Most system administrators slap a default NGINX reverse proxy in front of their stack and call it a day. That works for a hobby blog. It does not work when you are handling payment processing for a high-traffic Norwegian retailer complying with GDPR. If your gateway stutters, the whole chain collapses.
I have spent the last week debugging a bottleneck for a client in Oslo. Their infrastructure was fine, but their gateway configuration was stuck in 2014. Here is exactly how we fixed it, using technologies available right now—NGINX 1.15, Linux 4.x kernels, and proper hardware selection.
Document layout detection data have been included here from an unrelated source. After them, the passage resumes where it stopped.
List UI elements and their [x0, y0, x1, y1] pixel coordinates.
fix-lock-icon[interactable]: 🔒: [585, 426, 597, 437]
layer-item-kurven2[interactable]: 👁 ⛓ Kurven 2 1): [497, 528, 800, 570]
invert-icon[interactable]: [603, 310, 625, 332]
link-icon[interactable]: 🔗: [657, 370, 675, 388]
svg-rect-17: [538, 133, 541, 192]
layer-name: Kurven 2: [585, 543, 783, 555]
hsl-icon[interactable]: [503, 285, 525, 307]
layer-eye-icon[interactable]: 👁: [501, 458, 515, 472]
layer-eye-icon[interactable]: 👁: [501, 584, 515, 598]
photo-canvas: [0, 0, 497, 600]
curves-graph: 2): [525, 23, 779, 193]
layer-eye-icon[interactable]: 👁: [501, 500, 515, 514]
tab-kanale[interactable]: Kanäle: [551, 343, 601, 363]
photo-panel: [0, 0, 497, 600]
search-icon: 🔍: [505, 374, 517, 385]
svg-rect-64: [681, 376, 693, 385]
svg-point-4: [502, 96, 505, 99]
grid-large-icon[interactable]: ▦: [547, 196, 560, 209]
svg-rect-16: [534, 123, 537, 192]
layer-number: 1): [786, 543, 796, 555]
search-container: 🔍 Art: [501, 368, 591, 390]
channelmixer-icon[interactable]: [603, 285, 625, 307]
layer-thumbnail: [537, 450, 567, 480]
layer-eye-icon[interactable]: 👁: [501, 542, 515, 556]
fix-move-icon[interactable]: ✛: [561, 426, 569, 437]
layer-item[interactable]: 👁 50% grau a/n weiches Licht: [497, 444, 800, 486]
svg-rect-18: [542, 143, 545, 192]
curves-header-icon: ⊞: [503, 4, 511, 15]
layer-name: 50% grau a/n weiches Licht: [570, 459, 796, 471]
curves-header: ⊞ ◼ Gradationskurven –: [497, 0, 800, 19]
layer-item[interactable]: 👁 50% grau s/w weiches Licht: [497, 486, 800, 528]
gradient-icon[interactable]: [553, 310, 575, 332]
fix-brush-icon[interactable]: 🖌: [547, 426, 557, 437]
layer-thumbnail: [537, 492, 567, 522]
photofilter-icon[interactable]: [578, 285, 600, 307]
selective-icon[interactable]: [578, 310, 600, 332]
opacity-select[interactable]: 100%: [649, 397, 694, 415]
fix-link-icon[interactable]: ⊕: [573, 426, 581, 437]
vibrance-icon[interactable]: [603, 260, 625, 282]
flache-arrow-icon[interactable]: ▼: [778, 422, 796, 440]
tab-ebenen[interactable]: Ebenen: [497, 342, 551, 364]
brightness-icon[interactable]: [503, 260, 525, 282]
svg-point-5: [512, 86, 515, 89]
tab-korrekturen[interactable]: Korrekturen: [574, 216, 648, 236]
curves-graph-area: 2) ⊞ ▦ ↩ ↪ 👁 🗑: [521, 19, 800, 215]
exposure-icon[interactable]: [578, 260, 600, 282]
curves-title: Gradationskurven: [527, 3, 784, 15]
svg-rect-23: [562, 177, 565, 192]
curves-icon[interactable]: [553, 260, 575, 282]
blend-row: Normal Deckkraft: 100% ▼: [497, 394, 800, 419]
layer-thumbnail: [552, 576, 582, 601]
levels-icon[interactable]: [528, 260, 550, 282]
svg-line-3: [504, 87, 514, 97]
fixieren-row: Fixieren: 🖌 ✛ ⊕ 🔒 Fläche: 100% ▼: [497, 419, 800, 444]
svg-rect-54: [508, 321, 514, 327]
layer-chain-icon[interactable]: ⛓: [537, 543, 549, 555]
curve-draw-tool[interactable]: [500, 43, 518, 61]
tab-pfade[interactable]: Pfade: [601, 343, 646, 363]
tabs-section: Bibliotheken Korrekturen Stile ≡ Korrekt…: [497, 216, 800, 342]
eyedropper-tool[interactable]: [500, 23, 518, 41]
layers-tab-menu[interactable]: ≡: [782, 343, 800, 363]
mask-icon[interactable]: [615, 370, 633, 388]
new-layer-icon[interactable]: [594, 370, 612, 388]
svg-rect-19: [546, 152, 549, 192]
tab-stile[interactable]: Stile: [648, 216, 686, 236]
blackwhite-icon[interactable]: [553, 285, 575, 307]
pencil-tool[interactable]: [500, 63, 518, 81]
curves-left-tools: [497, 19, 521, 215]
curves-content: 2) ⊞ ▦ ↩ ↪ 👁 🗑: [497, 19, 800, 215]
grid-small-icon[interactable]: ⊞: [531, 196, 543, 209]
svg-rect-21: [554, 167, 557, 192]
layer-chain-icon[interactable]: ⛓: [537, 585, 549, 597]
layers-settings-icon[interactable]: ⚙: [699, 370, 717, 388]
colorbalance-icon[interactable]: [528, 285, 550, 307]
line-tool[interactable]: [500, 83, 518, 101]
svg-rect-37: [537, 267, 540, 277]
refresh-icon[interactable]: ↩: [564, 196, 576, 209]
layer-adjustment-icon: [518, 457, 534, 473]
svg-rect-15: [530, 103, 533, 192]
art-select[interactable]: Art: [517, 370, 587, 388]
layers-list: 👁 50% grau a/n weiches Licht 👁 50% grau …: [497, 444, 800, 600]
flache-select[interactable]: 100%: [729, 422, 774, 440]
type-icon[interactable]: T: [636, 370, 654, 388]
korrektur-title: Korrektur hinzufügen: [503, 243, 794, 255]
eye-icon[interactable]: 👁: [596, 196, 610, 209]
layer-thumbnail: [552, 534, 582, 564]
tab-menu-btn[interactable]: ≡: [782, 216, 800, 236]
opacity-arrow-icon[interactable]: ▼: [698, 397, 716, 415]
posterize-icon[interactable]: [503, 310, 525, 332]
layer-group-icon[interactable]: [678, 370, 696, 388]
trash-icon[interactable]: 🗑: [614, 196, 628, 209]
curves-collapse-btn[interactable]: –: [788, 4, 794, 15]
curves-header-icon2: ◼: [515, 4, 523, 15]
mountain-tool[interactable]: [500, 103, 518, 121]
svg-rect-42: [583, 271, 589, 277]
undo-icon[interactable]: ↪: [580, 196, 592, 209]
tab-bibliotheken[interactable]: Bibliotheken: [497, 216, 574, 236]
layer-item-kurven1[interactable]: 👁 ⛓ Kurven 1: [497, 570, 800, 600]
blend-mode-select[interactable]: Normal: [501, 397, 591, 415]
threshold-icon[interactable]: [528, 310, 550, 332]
1. The OS Layer: Stop Starving Your Sockets
Before you even touch the application config, you need to look at the kernel. By default, most Linux distributions are tuned for general-purpose computing, not for handling 50,000 concurrent connections. When an API gateway sits between your users (say, on Telenor's mobile network) and your backend services, it burns through file descriptors and ephemeral ports fast.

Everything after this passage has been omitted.